## Task objective
Retype the tail of the data exactly, starting at the line containing "preguntas de su" and stopping at the last line.

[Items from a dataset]

-- Opening Marker --

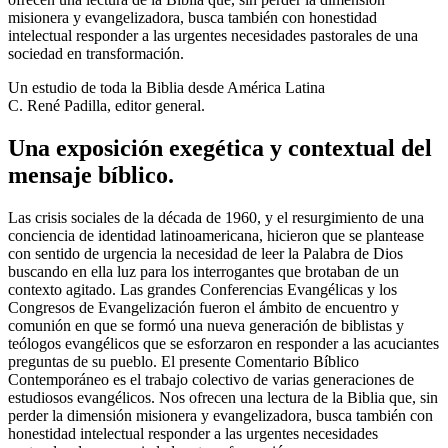
misionera y evangelizadora, busca también con honestidad
intelectual responder a las urgentes necesidades pastorales de una
sociedad en transformación.
Un estudio de toda la Biblia desde América Latina
C. René Padilla, editor general.
Una exposición exegética y contextual del
mensaje bíblico.
Las crisis sociales de la década de 1960, y el resurgimiento de una
conciencia de identidad latinoamericana, hicieron que se plantease
con sentido de urgencia la necesidad de leer la Palabra de Dios
buscando en ella luz para los interrogantes que brotaban de un
contexto agitado. Las grandes Conferencias Evangélicas y los
Congresos de Evangelización fueron el ámbito de encuentro y
comunión en que se formó una nueva generación de biblistas y
teólogos evangélicos que se esforzaron en responder a las acuciantes
preguntas de su pueblo. El presente Comentario Bíblico
Contemporáneo es el trabajo colectivo de varias generaciones de
estudiosos evangélicos. Nos ofrecen una lectura de la Biblia que, sin
perder la dimensión misionera y evangelizadora, busca también con
honestidad intelectual responder a las urgentes necesidades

-- Closing Marker --

## Task solution
preguntas de su pueblo. El presente Comentario Bíblico
Contemporáneo es el trabajo colectivo de varias generaciones de
estudiosos evangélicos. Nos ofrecen una lectura de la Biblia que, sin
perder la dimensión misionera y evangelizadora, busca también con
honestidad intelectual responder a las urgentes necesidades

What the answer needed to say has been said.